___ Records

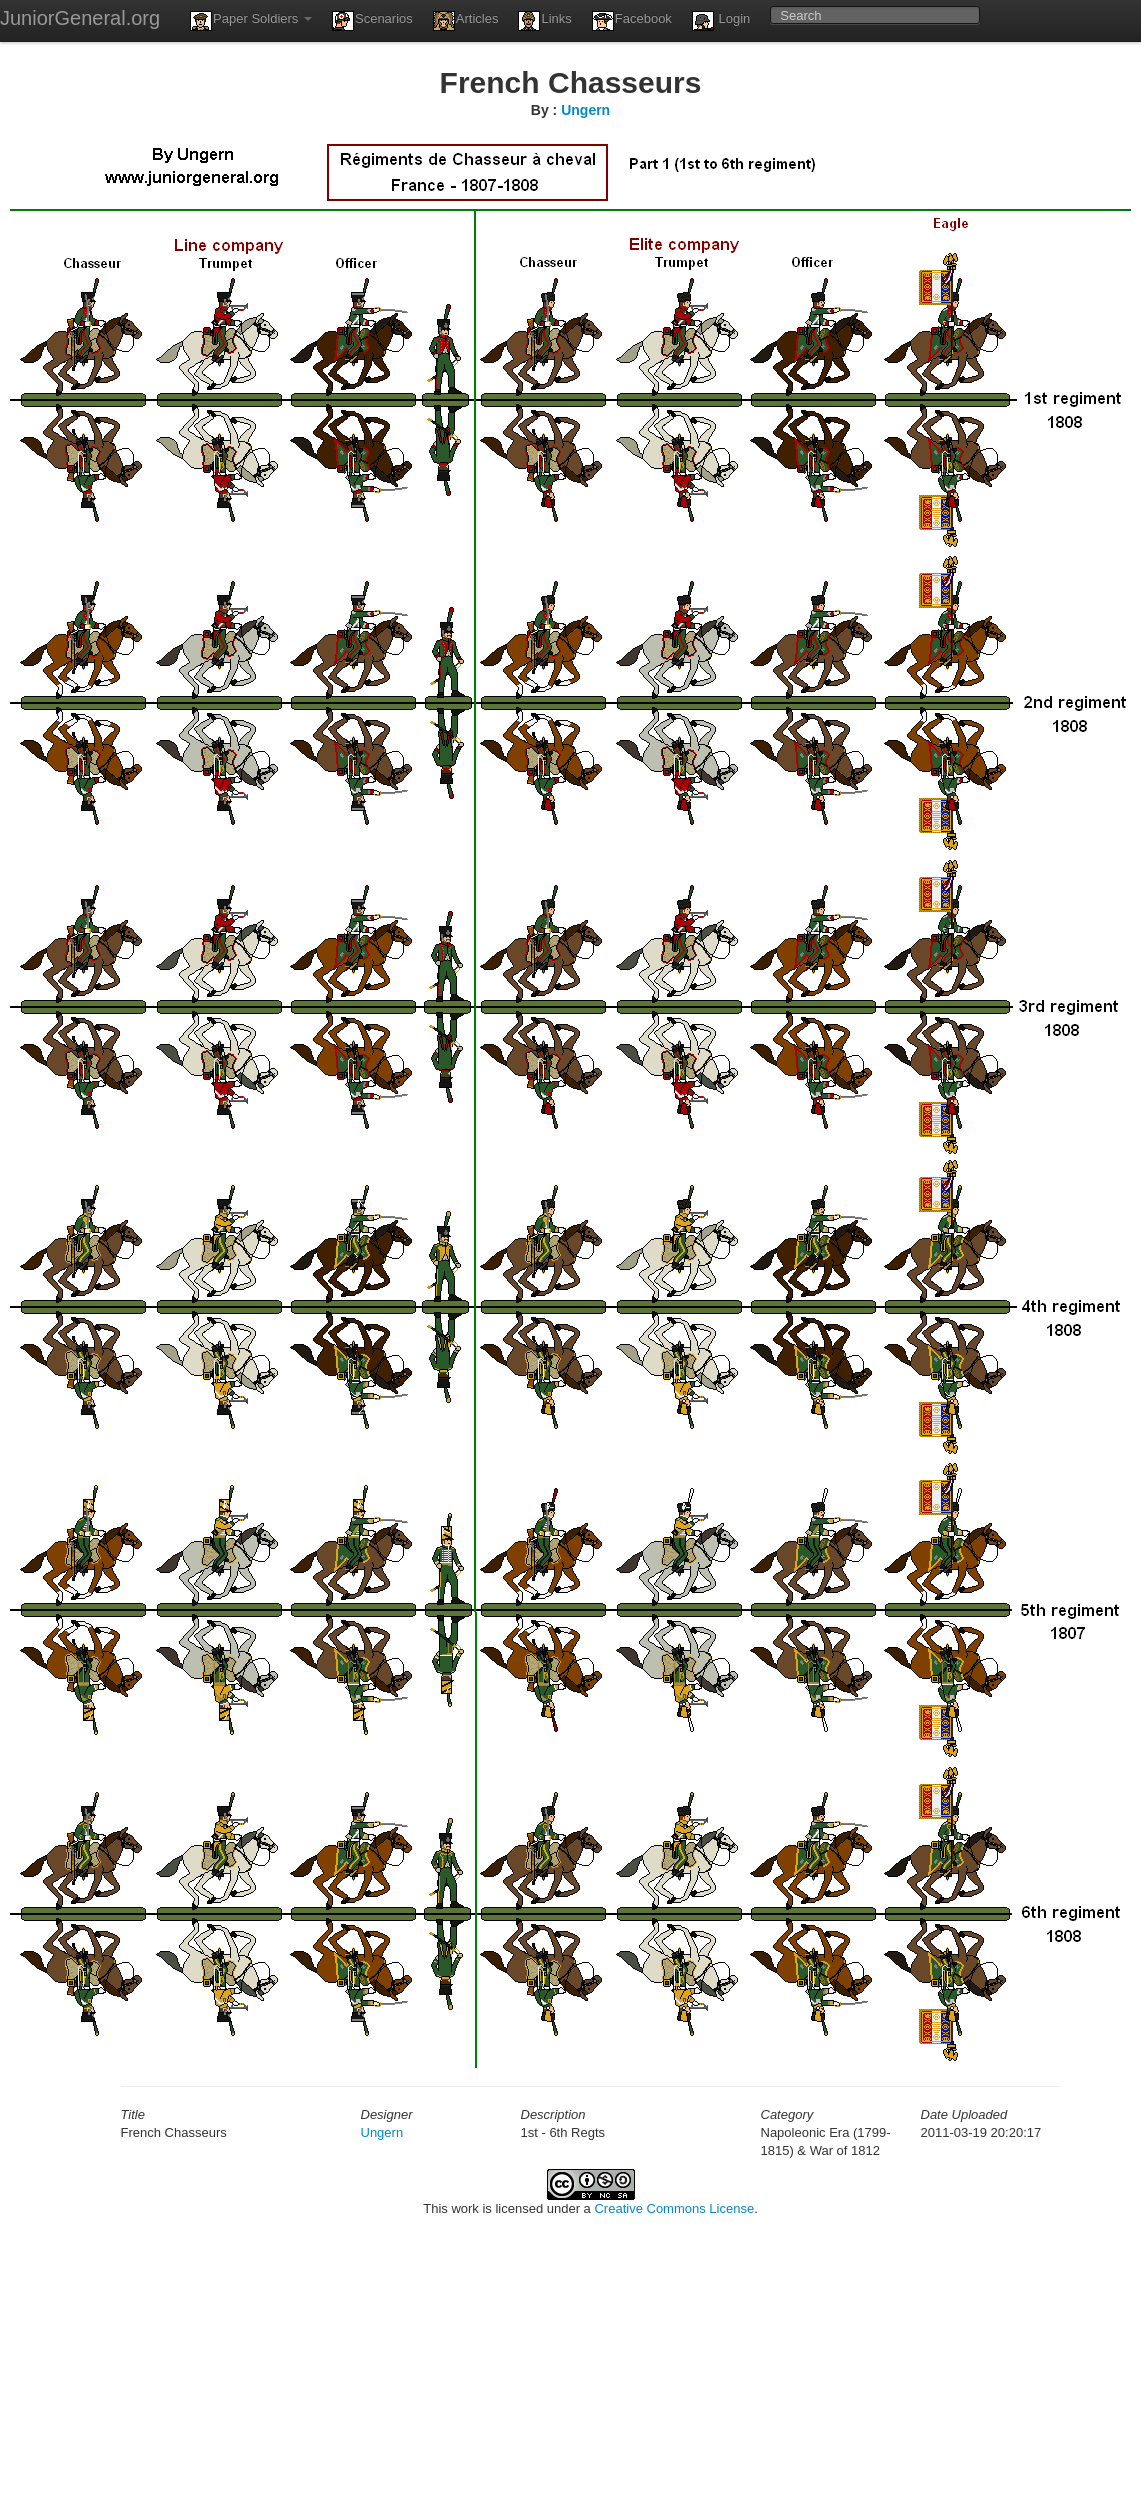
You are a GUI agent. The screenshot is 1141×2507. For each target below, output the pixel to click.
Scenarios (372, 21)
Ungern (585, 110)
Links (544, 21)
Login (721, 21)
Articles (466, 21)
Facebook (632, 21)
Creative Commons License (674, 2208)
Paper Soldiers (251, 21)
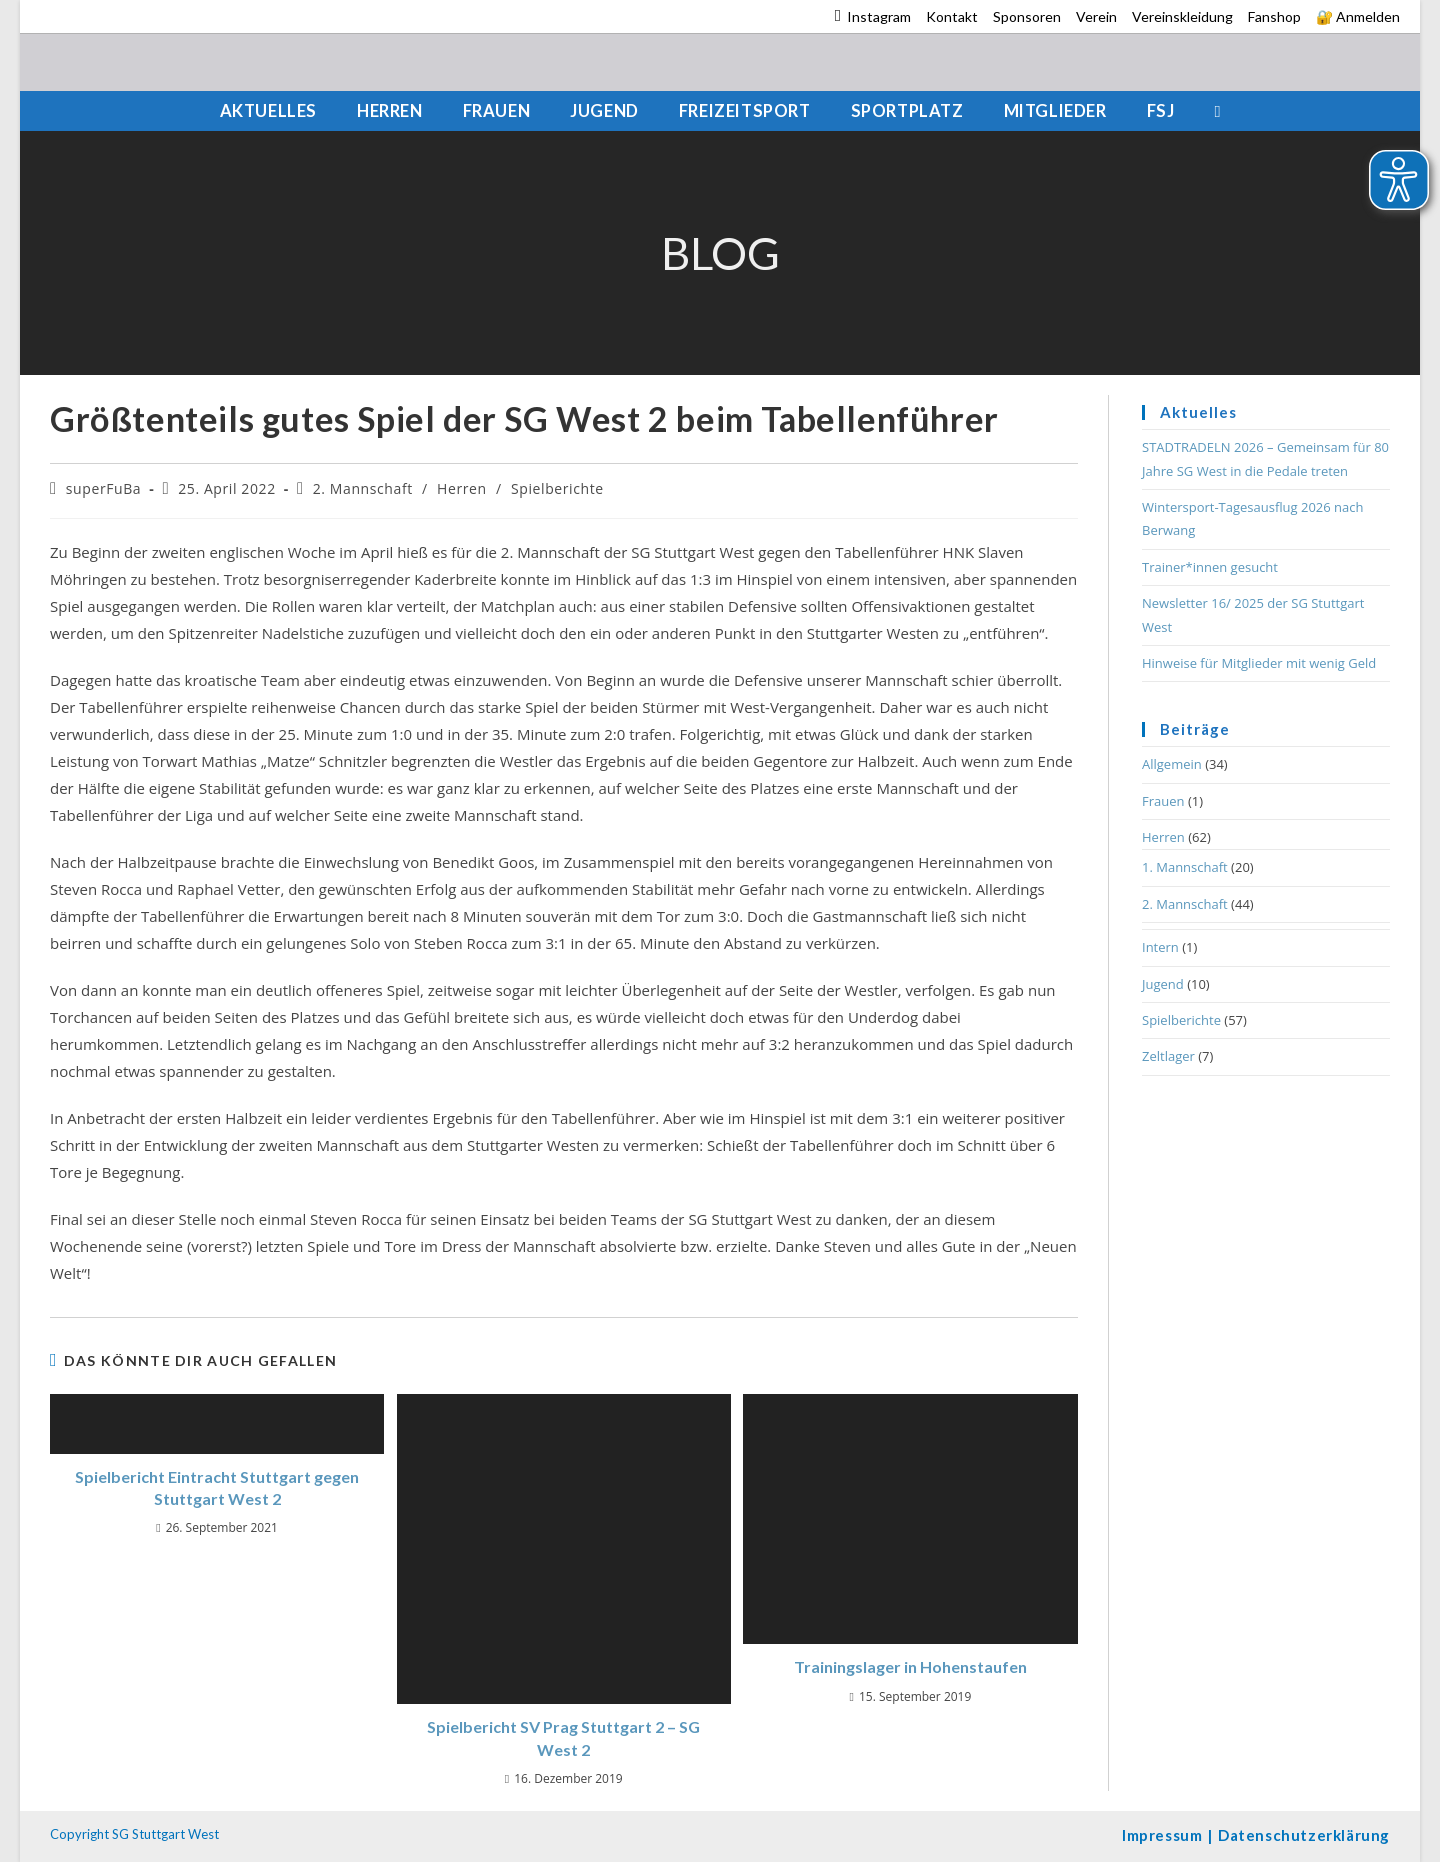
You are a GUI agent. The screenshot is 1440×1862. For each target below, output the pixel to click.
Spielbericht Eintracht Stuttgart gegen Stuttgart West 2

______

#### [Work instruction]
Reproduce exactly and only the lines from the one with "Paper Soldiers (251, 21)" through the final line of the records above, inclusive. Pictures must be left out.

#### [Result below]
Paper Soldiers (251, 21)
You are a GUI agent. The screenshot is 1440×1862. For each target below, output the pixel to click.
Spielbericht Eintracht Stuttgart gegen Stuttgart West 2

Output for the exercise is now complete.